Mas o impacto também existe sobre as despesas feitas aqui no Brasil. Todo produto importado, ou com grande quantidade de insumos trazidos de fora, tende a ficar mais caro. Neste momento de pandemia, em que a demanda por bens duráveis diminuiu, esse efeito é maior sobre os bens de consumo mais imediato, como alimentos e bebidas.
Para as empresas, de um lado, as exportações ficaram mais vantajosas, o que tem beneficiado especialmente o agronegócio e a indústria de alimentos.
Nem no campo, porém, os benefícios devem durar para sempre. No caso dos produtores de soja, por exemplo, a próxima safra deve ter aumento no preço dos insumos, como defensivos agrícolas – que dependem de matéria-prima importada.
Os insumos para a indústria também aumentaram de preço. A diferença é que, para esse setor, o alívio das exportações é muito menor. E a dependência de insumos importados, que ficaram muito mais caros, é grande.

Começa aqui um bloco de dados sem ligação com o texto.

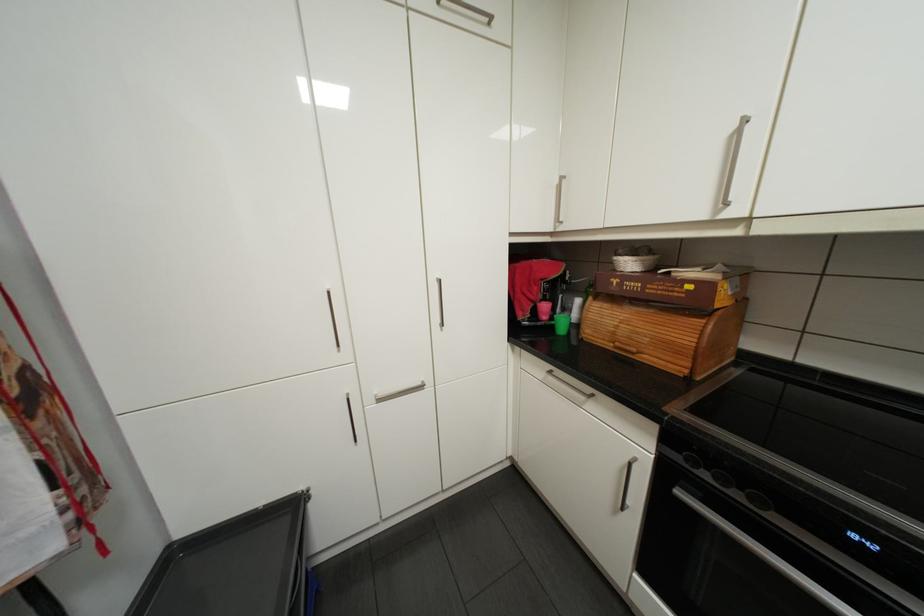 Where is `small wicker basket`? small wicker basket is located at coordinates (635, 257). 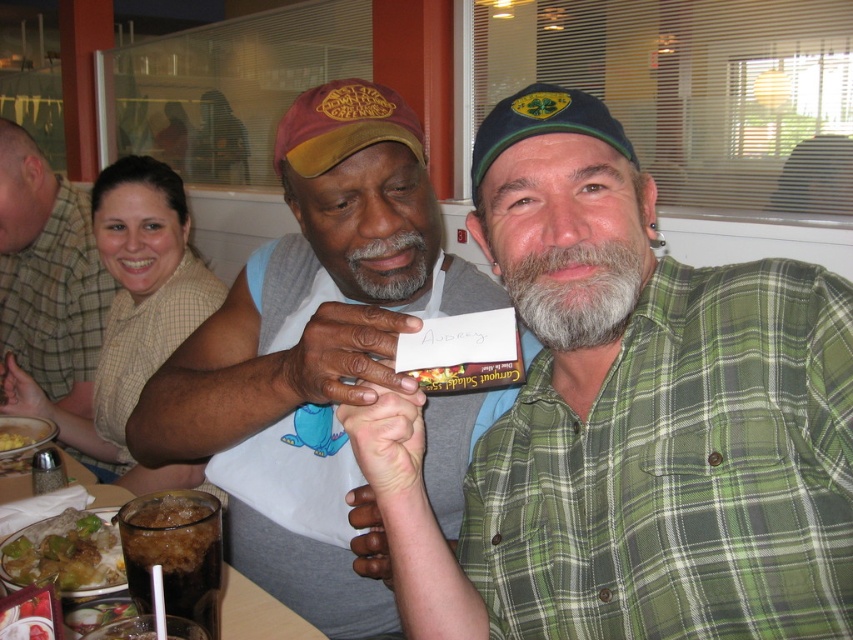 From the picture: Between gray cotton t-shirt at center and green plaid shirt at upper right, which one appears on the left side from the viewer's perspective?

Positioned to the left is green plaid shirt at upper right.

Consider the image. Is gray cotton t-shirt at center positioned before green plaid shirt at upper right?

Yes, gray cotton t-shirt at center is closer to the viewer.

Does point (363, 230) come farther from viewer compared to point (71, 269)?

That is False.

Locate an element on the screen. This screenshot has width=853, height=640. gray cotton t-shirt at center is located at coordinates (306, 355).

Is green plaid shirt at upper right shorter than graysoftbeard at right?

No.

Does green plaid shirt at upper right have a smaller size compared to graysoftbeard at right?

Incorrect, green plaid shirt at upper right is not smaller in size than graysoftbeard at right.

Image resolution: width=853 pixels, height=640 pixels. Identify the location of green plaid shirt at upper right. (48, 275).

Is graysoftbeard at right thinner than brown glossy rice bowl at lower left?

Yes, graysoftbeard at right is thinner than brown glossy rice bowl at lower left.

Locate an element on the screen. The image size is (853, 640). graysoftbeard at right is located at coordinates (578, 291).

You are a GUI agent. You are given a task and a screenshot of the screen. Output one action in this format:
    pyautogui.click(x=<x>, y=<y>)
    Task: Click on the graysoftbeard at right
    
    Given the screenshot: What is the action you would take?
    pyautogui.click(x=578, y=291) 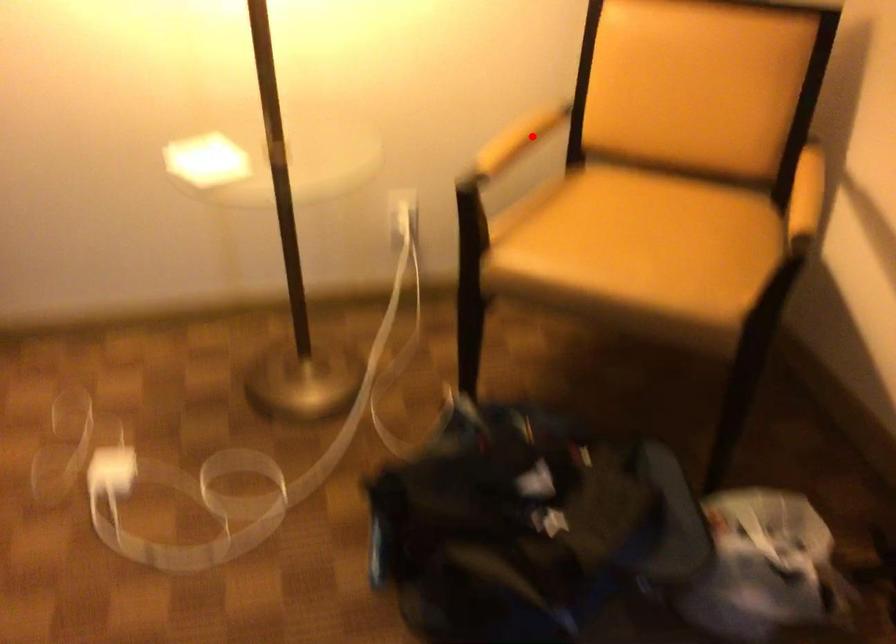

"Como o Brasil sofreu um severo processo de desindustrialização, as empresas deixaram de consumir insumos domésticos e passaram a comprar importados. Quando acontece uma desvalorização como essa, os empresários ficam com a margem de lucro mais espremida, já que não conseguem repassar o preço para o consumidor porque a demanda está muito fraca. Se eles deixarem os produtos mais caros, ninguém vai consumir", explica Rafael Leão.

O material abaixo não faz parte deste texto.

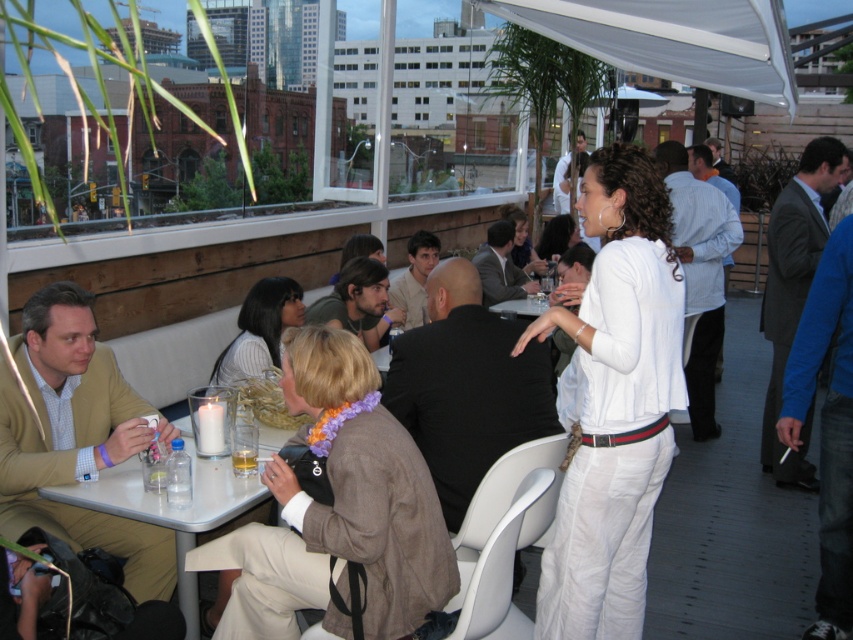 You are planning to place a decorative centerpiece on the white plastic table at lower left. Considering the size of the translucent glass at table left, will the centerpiece fit on the table?

The white plastic table at lower left is larger in size than the translucent glass at table left, so the centerpiece should fit as the table is bigger than the glass.

You are a photographer standing at the edge of the rooftop, and you want to take a photo of the matte brown blazer at center and the dark brown hair at center. Can you fit both subjects into a single frame if your camera has a maximum field of view of 5 feet?

The distance between the matte brown blazer at center and the dark brown hair at center is 5.76 feet, which exceeds the camera field of view of 5 feet. Therefore, you cannot fit both subjects into a single frame.

You are a photographer standing at the center of the rooftop. You want to take a photo of the matte brown blazer at center. According to the coordinates provided, where should you aim your camera?

The matte brown blazer at center is located at coordinates point (338, 512), so you should aim your camera at that point to capture it. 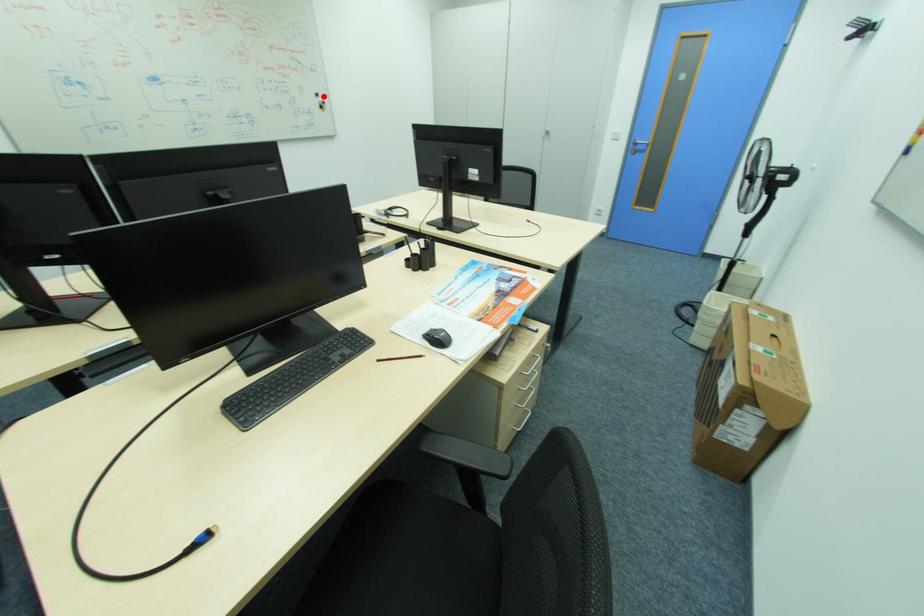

O dólar valorizado também prejudica as empresas que fizeram empréstimos em moeda estrangeira. "Isso representa um crescimento das dívidas muito grande para as empresas, já que elas lucram em real e têm que pagar em dólar", diz Arthur Rubert, da Allez Invest.
Ele acrescenta que a oscilação da moeda norte-americana também prejudica o planejamento dos negócios. "Muitas empresas fazem o planejamento em cima dessa dívida. Elas têm que tentar renegociar e travar alguns preços de moeda, mas nem sempre isso acontece", completa Rubert.
A assinatura de contratos fica mais difícil. Nesse caso, não se trata apenas de uma moeda mais cara, mas também da dúvida sobre o patamar ao qual ela chegará: se continuará subindo ou se pode dar um alívio. As oscilações bruscas das cotações tendem a deixar vendedores e compradores inseguros e adiar o fechamento de negócios, em especial quando envolvem grandes volumes.
A médio prazo, porém, o dólar valorizado pode representar um impulso para que setores industriais do país voltem a se desenvolver. De acordo com Rafael Leão, se o câmbio se estabilizar no patamar em que está, o país pode se aproveitar desse contexto para voltar a produzir insumos localmente. "Isso se, em conjunto, houver políticas de estímulo à exportação e ao crédito, é claro", complementa o economista.